24 May 2016 @ 10:21 pm
The reveal for the Renault Exchange was this weekend; and I received two gifts. That I had been assigned to write for my sister (and vice versa) was no secret. She always does guess—I say "always" since it has happened before, twice in [livejournal.com profile] rarewomen and again in [community profile] fic_corner. She is rather better at lying to me than I am to her. However, I've been posting our ITOWverse stories to AO3, which means using her log-in for her stories; and there it was in black-and-white: her sign-up and recipient.

So I wrote a story for her. And she wrote two for me.

My official gift—one can tell from the posting date—is "Bicycle": a series of vignettes, of varying lengths, involving sundry characters from The Charioteer with bicycles, in one fashion or another. Of course, petrol-rationing being in full force, it was a common mode of transportation during the war. This is not a formal "Five Things" story; but it's a similar format.

My treat is "Coach", a charming short story focusing on Hugh Treviss—a minor character from The Charioteer whose fanon existence depends on putting together the "Treviss" who coached Laurie in fencing for the school play and the "Hugh" who was Ralph's best friend at school: canon, certainly; but the references in the book are minimal, though much can be developed from them, in the way fans so adore.

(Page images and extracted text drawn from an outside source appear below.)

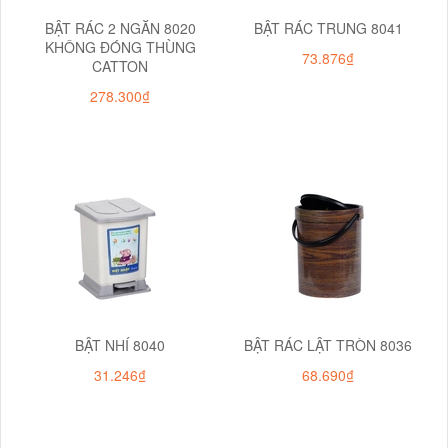
BẬT RÁC 2 NGĂN 8020
BẬT RÁC TRUNG 8041
KHÔNG ĐÓNG THÙNG
73.876₫
CATTON
278.300₫
BẬT NHÍ 8040
BẬT RÁC LẬT TRÒN 8036
31.246₫
68.690₫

Here we get Hugh's impression of Ralph, with intimations of what he may or may not guess.

Flo had prompts for several of Renault's modern novels; but, as I only offered one of them, I naturally wrote to that prompt. She therefore got "A Letter from Abroad", in which Alec writes Sandy about a letter that Ralph has received from Bim, who (uncanonically, but reasonably plausibly, I hope) survived being shot down and was sent to a P.O.W. camp in Germany.

This now also has a page on my website. In a vague sort of way, the background was picked to give an impression of the sea—or the English Channel, I suppose, to be more accurate. For this, unlike the AO3 edition, I was able to separate the two pages of the letter and actually leave a space at the bottom of the first, as Alec says he did. For all its good points (not least of which is that fact that so many exchanges are run through it), AO3 has its disadvantages, too; and formatting can sometimes be a nuisance. Still, your basic prose can usually be cross-posted in a reasonably straightforward way.